§ RECORDS PROVIDED:
┄┄┄┄┄┄

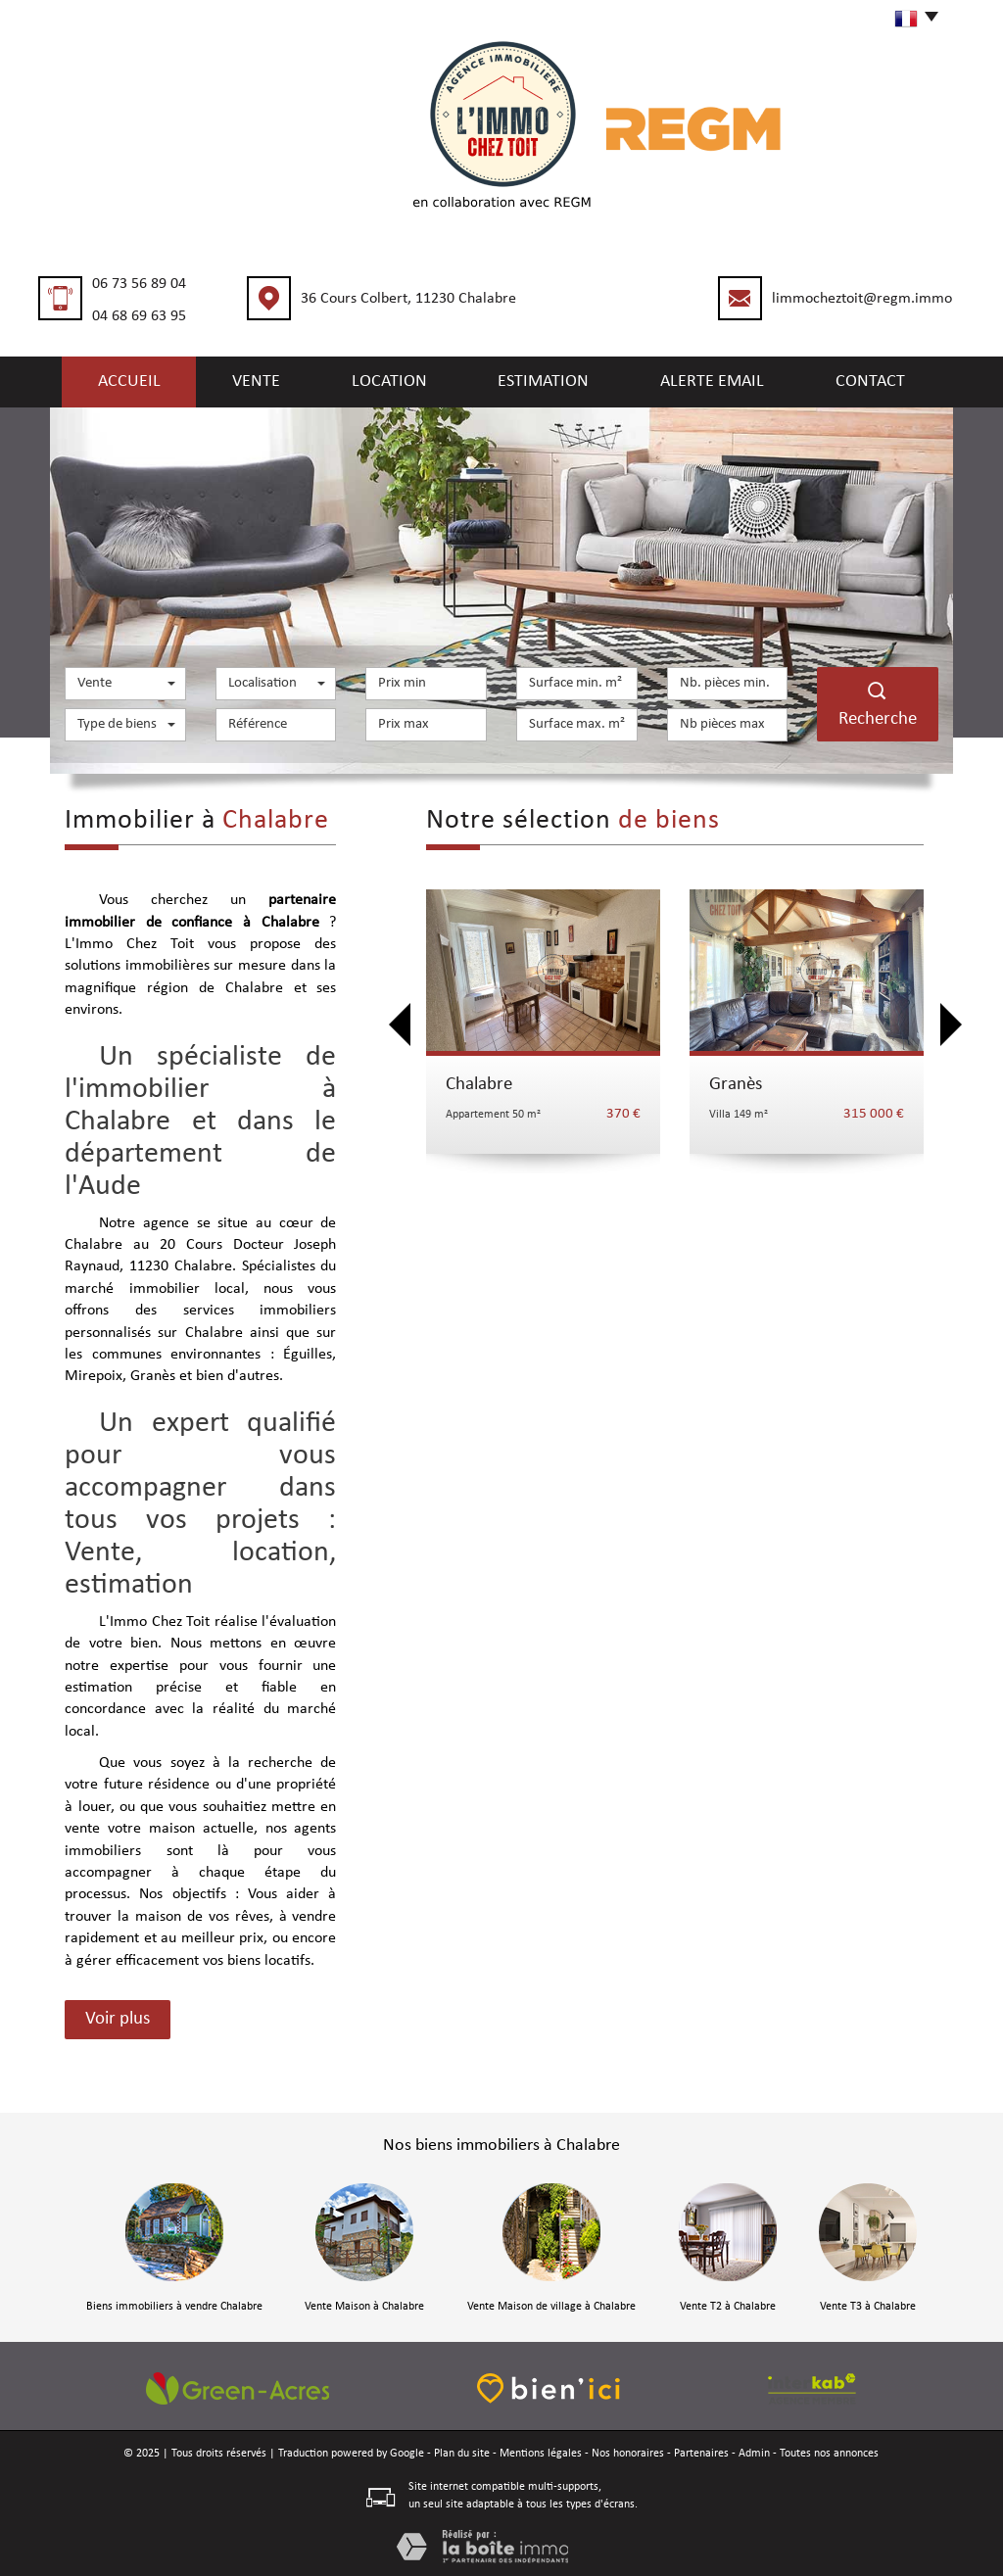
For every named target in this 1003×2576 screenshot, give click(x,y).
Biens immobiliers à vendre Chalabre (174, 2305)
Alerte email (720, 379)
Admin (754, 2451)
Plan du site (462, 2451)
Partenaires (701, 2451)
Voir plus (117, 2017)
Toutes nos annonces (829, 2451)
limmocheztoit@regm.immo (862, 299)
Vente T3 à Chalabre (868, 2305)
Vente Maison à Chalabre (364, 2305)
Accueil (120, 379)
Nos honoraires (628, 2451)
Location (395, 379)
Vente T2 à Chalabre (728, 2305)
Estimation (551, 379)
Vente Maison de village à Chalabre (551, 2305)
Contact (880, 379)
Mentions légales (541, 2451)
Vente (255, 379)
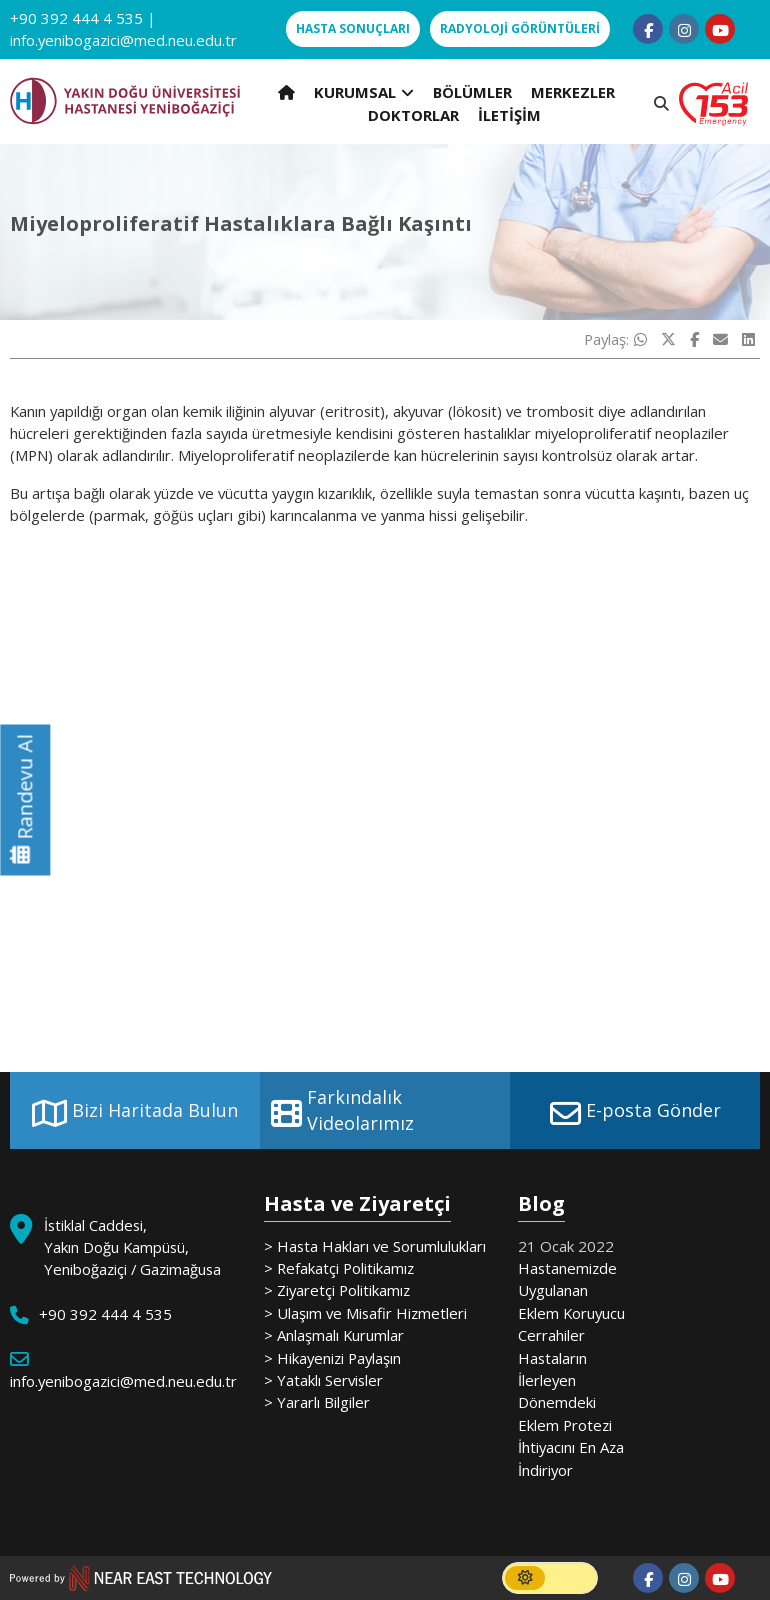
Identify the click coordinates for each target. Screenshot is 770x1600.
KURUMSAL (364, 92)
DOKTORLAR (413, 115)
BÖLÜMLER (472, 92)
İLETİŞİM (509, 115)
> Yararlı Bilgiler (317, 1402)
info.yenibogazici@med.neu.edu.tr (123, 40)
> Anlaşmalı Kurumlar (334, 1335)
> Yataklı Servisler (323, 1380)
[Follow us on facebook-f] (648, 29)
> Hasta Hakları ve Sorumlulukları (375, 1246)
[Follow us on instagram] (684, 29)
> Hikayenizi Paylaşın (332, 1358)
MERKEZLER (573, 92)
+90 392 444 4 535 (76, 18)
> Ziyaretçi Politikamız (337, 1290)
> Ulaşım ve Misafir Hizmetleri (365, 1313)
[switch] (550, 1578)
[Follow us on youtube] (720, 29)
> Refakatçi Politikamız (339, 1268)
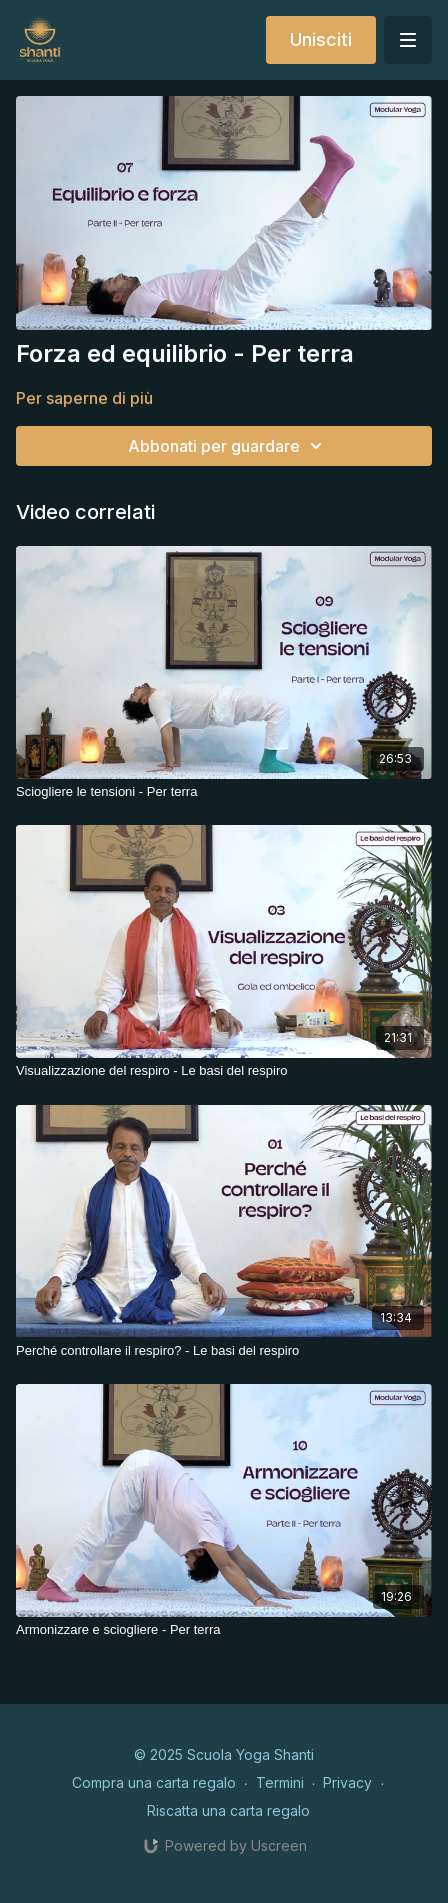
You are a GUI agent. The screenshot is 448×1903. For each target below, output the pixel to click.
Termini (280, 1782)
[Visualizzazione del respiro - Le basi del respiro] (224, 1071)
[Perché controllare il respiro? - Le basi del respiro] (224, 1351)
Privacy (347, 1782)
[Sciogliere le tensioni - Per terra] (224, 792)
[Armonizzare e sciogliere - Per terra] (224, 1630)
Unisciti (321, 39)
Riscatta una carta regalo (228, 1810)
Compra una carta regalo (154, 1782)
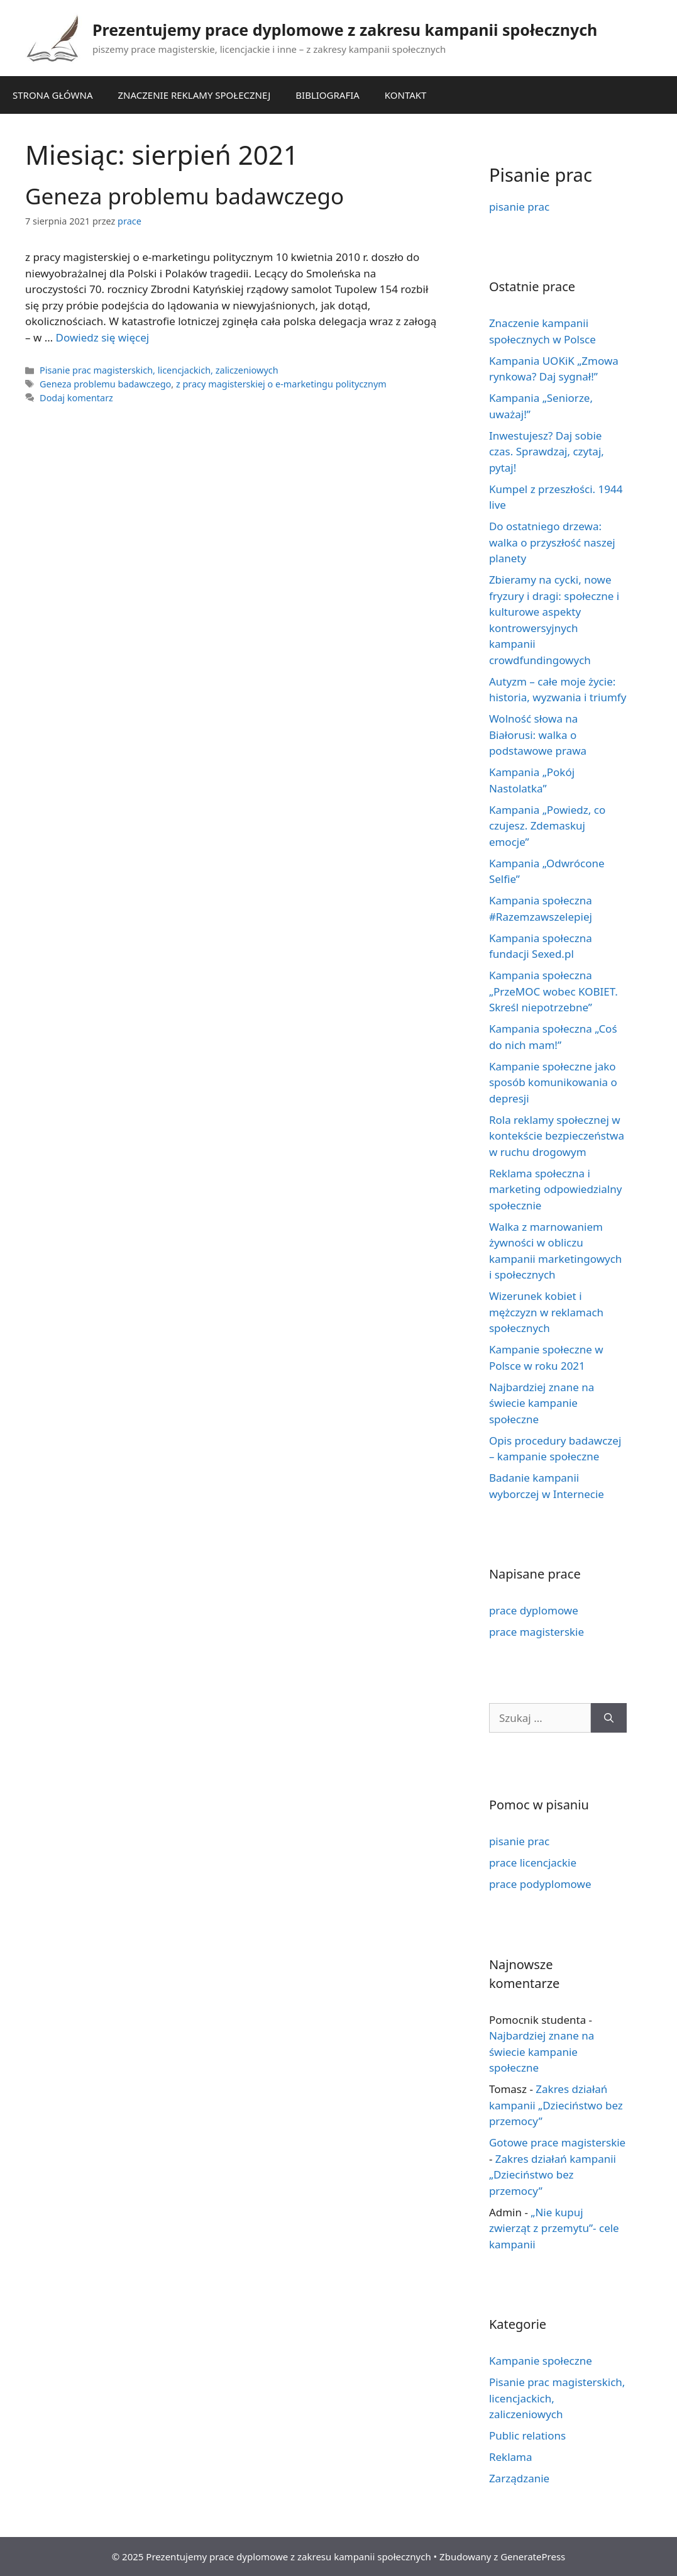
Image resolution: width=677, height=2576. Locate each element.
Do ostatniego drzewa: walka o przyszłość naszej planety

┄┄┄┄┄┄

§ WHAT YOU HAVE TO DO: Transcribe the records verbatim and omit the images.

§ RESULT OF THIS TASK:
For every named target in this 1003×2576 screenshot, give click(x,y).
Biens immobiliers à vendre Chalabre (174, 2305)
Alerte email (720, 379)
Admin (754, 2451)
Plan du site (462, 2451)
Partenaires (701, 2451)
Voir plus (117, 2017)
Toutes nos annonces (829, 2451)
limmocheztoit@regm.immo (862, 299)
Vente T3 à Chalabre (868, 2305)
Vente Maison à Chalabre (364, 2305)
Accueil (120, 379)
Nos honoraires (628, 2451)
Location (395, 379)
Vente T2 à Chalabre (728, 2305)
Estimation (551, 379)
Vente Maison de village à Chalabre (551, 2305)
Contact (880, 379)
Mentions légales (541, 2451)
Vente (255, 379)
Identify the click coordinates for each target. Screenshot is 770x1600.
KURUMSAL (364, 92)
DOKTORLAR (413, 115)
BÖLÜMLER (472, 92)
İLETİŞİM (509, 115)
> Yararlı Bilgiler (317, 1402)
info.yenibogazici@med.neu.edu.tr (123, 40)
> Anlaşmalı Kurumlar (334, 1335)
> Yataklı Servisler (323, 1380)
[Follow us on facebook-f] (648, 29)
> Hasta Hakları ve Sorumlulukları (375, 1246)
[Follow us on instagram] (684, 29)
> Hikayenizi Paylaşın (332, 1358)
MERKEZLER (573, 92)
+90 392 444 4 535 (76, 18)
> Ziyaretçi Politikamız (337, 1290)
> Ulaşım ve Misafir Hizmetleri (365, 1313)
[switch] (550, 1578)
[Follow us on youtube] (720, 29)
> Refakatçi Politikamız (339, 1268)
You are a GUI agent. The screenshot is 448×1903. For each target below, output the pixel to click.
Termini (280, 1782)
[Visualizzazione del respiro - Le basi del respiro] (224, 1071)
[Perché controllare il respiro? - Le basi del respiro] (224, 1351)
Privacy (347, 1782)
[Sciogliere le tensioni - Per terra] (224, 792)
[Armonizzare e sciogliere - Per terra] (224, 1630)
Unisciti (321, 39)
Riscatta una carta regalo (228, 1810)
Compra una carta regalo (154, 1782)
Image resolution: width=677, height=2576. Locate each element.
Do ostatniego drzewa: walka o przyszłość naszej planety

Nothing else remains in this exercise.